---------- DATA

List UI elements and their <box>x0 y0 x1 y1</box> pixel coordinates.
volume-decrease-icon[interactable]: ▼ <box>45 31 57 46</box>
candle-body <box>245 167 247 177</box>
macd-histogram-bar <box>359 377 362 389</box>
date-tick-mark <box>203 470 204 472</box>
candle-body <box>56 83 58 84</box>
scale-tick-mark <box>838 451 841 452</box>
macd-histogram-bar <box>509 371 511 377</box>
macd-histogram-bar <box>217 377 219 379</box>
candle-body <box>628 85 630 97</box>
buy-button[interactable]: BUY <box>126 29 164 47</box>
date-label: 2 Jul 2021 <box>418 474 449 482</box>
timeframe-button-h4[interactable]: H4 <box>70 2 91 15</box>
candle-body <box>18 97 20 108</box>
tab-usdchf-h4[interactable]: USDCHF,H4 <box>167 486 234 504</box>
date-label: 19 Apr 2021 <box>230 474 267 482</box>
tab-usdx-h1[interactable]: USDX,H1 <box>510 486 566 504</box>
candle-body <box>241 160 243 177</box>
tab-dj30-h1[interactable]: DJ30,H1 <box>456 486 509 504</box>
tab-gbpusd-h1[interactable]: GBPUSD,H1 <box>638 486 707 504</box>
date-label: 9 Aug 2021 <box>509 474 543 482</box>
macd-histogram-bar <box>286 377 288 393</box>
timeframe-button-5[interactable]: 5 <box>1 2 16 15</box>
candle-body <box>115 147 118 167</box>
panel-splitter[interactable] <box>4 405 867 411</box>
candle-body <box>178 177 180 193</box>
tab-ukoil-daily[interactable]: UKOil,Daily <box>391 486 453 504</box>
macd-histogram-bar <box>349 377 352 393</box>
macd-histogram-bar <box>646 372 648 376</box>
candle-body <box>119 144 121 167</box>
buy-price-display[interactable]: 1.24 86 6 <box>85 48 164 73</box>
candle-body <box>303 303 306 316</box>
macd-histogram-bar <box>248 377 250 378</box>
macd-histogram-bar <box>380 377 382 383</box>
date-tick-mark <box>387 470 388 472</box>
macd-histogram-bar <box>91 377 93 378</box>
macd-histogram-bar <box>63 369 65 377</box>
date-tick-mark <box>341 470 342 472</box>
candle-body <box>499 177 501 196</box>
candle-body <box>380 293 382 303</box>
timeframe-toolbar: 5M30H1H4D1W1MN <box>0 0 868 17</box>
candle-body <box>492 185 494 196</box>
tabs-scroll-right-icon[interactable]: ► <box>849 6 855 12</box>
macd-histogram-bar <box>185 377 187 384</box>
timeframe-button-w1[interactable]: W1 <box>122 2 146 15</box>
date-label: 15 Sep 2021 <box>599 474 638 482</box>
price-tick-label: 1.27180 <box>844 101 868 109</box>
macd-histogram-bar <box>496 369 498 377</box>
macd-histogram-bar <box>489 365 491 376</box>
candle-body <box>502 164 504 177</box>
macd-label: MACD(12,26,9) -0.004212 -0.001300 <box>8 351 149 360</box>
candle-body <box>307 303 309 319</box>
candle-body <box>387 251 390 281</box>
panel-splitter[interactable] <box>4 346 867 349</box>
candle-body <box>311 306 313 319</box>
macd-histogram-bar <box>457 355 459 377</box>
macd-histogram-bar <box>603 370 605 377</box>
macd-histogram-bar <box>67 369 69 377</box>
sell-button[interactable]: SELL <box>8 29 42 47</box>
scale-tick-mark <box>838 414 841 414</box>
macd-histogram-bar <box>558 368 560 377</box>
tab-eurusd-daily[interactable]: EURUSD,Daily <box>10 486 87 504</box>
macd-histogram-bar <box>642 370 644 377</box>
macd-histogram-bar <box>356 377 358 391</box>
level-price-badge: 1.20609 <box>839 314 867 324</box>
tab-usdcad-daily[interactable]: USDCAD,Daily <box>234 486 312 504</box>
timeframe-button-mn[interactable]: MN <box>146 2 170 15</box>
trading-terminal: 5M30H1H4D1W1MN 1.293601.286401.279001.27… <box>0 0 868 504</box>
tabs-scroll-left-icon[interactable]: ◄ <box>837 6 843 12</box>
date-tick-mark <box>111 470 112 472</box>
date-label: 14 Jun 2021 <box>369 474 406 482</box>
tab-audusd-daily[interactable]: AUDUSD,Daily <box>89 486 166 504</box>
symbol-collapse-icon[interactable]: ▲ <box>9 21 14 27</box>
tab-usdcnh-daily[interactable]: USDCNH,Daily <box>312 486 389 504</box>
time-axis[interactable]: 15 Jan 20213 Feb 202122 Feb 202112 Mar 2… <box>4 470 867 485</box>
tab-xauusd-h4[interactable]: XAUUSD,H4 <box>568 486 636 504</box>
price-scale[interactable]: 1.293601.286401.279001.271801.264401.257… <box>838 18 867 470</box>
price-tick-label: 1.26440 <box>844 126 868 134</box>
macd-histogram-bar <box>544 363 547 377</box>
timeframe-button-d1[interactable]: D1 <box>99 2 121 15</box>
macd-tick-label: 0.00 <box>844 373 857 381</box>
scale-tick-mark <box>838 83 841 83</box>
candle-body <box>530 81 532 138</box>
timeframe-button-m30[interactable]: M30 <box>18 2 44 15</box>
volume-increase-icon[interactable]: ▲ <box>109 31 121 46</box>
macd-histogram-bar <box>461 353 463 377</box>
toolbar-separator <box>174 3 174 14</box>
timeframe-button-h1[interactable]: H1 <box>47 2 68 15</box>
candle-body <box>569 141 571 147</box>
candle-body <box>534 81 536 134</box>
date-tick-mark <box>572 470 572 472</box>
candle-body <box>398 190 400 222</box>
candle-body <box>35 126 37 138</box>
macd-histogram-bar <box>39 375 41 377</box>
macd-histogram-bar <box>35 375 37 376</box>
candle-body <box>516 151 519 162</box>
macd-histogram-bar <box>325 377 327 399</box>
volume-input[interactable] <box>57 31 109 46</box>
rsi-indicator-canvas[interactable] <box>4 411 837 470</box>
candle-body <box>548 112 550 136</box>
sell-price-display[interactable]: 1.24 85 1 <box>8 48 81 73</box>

--------------------

YOUR TASK - Every entry is to be returned exactly, with nothing dropped.

THE COMPLETED TASK -
List UI elements and their <box>x0 y0 x1 y1</box> pixel coordinates.
volume-decrease-icon[interactable]: ▼ <box>45 31 57 46</box>
candle-body <box>245 167 247 177</box>
macd-histogram-bar <box>359 377 362 389</box>
date-tick-mark <box>203 470 204 472</box>
candle-body <box>56 83 58 84</box>
scale-tick-mark <box>838 451 841 452</box>
macd-histogram-bar <box>509 371 511 377</box>
macd-histogram-bar <box>217 377 219 379</box>
candle-body <box>628 85 630 97</box>
buy-button[interactable]: BUY <box>126 29 164 47</box>
date-label: 2 Jul 2021 <box>418 474 449 482</box>
timeframe-button-h4[interactable]: H4 <box>70 2 91 15</box>
candle-body <box>18 97 20 108</box>
tab-usdchf-h4[interactable]: USDCHF,H4 <box>167 486 234 504</box>
date-label: 19 Apr 2021 <box>230 474 267 482</box>
tab-usdx-h1[interactable]: USDX,H1 <box>510 486 566 504</box>
candle-body <box>241 160 243 177</box>
tab-dj30-h1[interactable]: DJ30,H1 <box>456 486 509 504</box>
tab-gbpusd-h1[interactable]: GBPUSD,H1 <box>638 486 707 504</box>
date-label: 9 Aug 2021 <box>509 474 543 482</box>
macd-histogram-bar <box>286 377 288 393</box>
timeframe-button-5[interactable]: 5 <box>1 2 16 15</box>
candle-body <box>115 147 118 167</box>
panel-splitter[interactable] <box>4 405 867 411</box>
candle-body <box>178 177 180 193</box>
tab-ukoil-daily[interactable]: UKOil,Daily <box>391 486 453 504</box>
macd-histogram-bar <box>349 377 352 393</box>
macd-histogram-bar <box>646 372 648 376</box>
candle-body <box>119 144 121 167</box>
buy-price-display[interactable]: 1.24 86 6 <box>85 48 164 73</box>
candle-body <box>303 303 306 316</box>
macd-histogram-bar <box>248 377 250 378</box>
macd-histogram-bar <box>380 377 382 383</box>
date-tick-mark <box>387 470 388 472</box>
macd-histogram-bar <box>91 377 93 378</box>
macd-histogram-bar <box>63 369 65 377</box>
date-tick-mark <box>341 470 342 472</box>
candle-body <box>499 177 501 196</box>
candle-body <box>380 293 382 303</box>
timeframe-toolbar: 5M30H1H4D1W1MN <box>0 0 868 17</box>
candle-body <box>492 185 494 196</box>
tabs-scroll-right-icon[interactable]: ► <box>849 6 855 12</box>
macd-histogram-bar <box>185 377 187 384</box>
timeframe-button-w1[interactable]: W1 <box>122 2 146 15</box>
date-label: 15 Sep 2021 <box>599 474 638 482</box>
price-tick-label: 1.27180 <box>844 101 868 109</box>
macd-histogram-bar <box>496 369 498 377</box>
macd-histogram-bar <box>489 365 491 376</box>
candle-body <box>502 164 504 177</box>
macd-label: MACD(12,26,9) -0.004212 -0.001300 <box>8 351 149 360</box>
candle-body <box>307 303 309 319</box>
candle-body <box>387 251 390 281</box>
panel-splitter[interactable] <box>4 346 867 349</box>
candle-body <box>311 306 313 319</box>
macd-histogram-bar <box>457 355 459 377</box>
macd-histogram-bar <box>603 370 605 377</box>
macd-histogram-bar <box>67 369 69 377</box>
sell-button[interactable]: SELL <box>8 29 42 47</box>
scale-tick-mark <box>838 414 841 414</box>
macd-histogram-bar <box>558 368 560 377</box>
tab-eurusd-daily[interactable]: EURUSD,Daily <box>10 486 87 504</box>
macd-histogram-bar <box>642 370 644 377</box>
macd-histogram-bar <box>356 377 358 391</box>
level-price-badge: 1.20609 <box>839 314 867 324</box>
tab-usdcad-daily[interactable]: USDCAD,Daily <box>234 486 312 504</box>
timeframe-button-mn[interactable]: MN <box>146 2 170 15</box>
trading-terminal: 5M30H1H4D1W1MN 1.293601.286401.279001.27… <box>0 0 868 504</box>
tabs-scroll-left-icon[interactable]: ◄ <box>837 6 843 12</box>
date-tick-mark <box>111 470 112 472</box>
date-label: 14 Jun 2021 <box>369 474 406 482</box>
tab-audusd-daily[interactable]: AUDUSD,Daily <box>89 486 166 504</box>
symbol-collapse-icon[interactable]: ▲ <box>9 21 14 27</box>
tab-usdcnh-daily[interactable]: USDCNH,Daily <box>312 486 389 504</box>
time-axis[interactable]: 15 Jan 20213 Feb 202122 Feb 202112 Mar 2… <box>4 470 867 485</box>
tab-xauusd-h4[interactable]: XAUUSD,H4 <box>568 486 636 504</box>
price-scale[interactable]: 1.293601.286401.279001.271801.264401.257… <box>838 18 867 470</box>
price-tick-label: 1.26440 <box>844 126 868 134</box>
macd-histogram-bar <box>544 363 547 377</box>
timeframe-button-d1[interactable]: D1 <box>99 2 121 15</box>
macd-tick-label: 0.00 <box>844 373 857 381</box>
scale-tick-mark <box>838 83 841 83</box>
candle-body <box>530 81 532 138</box>
timeframe-button-m30[interactable]: M30 <box>18 2 44 15</box>
volume-increase-icon[interactable]: ▲ <box>109 31 121 46</box>
macd-histogram-bar <box>461 353 463 377</box>
toolbar-separator <box>174 3 174 14</box>
timeframe-button-h1[interactable]: H1 <box>47 2 68 15</box>
candle-body <box>569 141 571 147</box>
candle-body <box>534 81 536 134</box>
date-tick-mark <box>572 470 572 472</box>
candle-body <box>398 190 400 222</box>
candle-body <box>35 126 37 138</box>
macd-histogram-bar <box>39 375 41 377</box>
macd-histogram-bar <box>35 375 37 376</box>
candle-body <box>516 151 519 162</box>
macd-histogram-bar <box>325 377 327 399</box>
volume-input[interactable] <box>57 31 109 46</box>
rsi-indicator-canvas[interactable] <box>4 411 837 470</box>
candle-body <box>548 112 550 136</box>
sell-price-display[interactable]: 1.24 85 1 <box>8 48 81 73</box>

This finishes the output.